Check every line of the material below for the string "tagdiv". State how many lines have it.
________________
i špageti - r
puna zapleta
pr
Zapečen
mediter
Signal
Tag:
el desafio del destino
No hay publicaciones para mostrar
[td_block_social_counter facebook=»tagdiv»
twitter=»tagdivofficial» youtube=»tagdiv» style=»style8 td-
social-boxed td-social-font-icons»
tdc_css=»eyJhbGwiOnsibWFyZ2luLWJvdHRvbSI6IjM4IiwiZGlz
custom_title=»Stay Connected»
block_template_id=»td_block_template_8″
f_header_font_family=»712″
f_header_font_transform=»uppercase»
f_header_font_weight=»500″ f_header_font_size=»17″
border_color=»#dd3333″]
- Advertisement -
________________
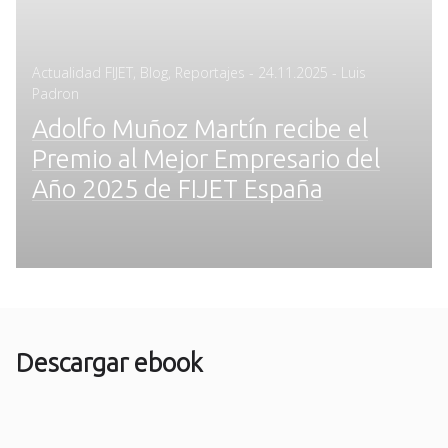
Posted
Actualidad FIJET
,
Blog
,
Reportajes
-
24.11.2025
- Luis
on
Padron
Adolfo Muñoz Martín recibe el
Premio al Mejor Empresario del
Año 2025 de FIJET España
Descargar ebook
________________
**COMPLETED TASK:**
2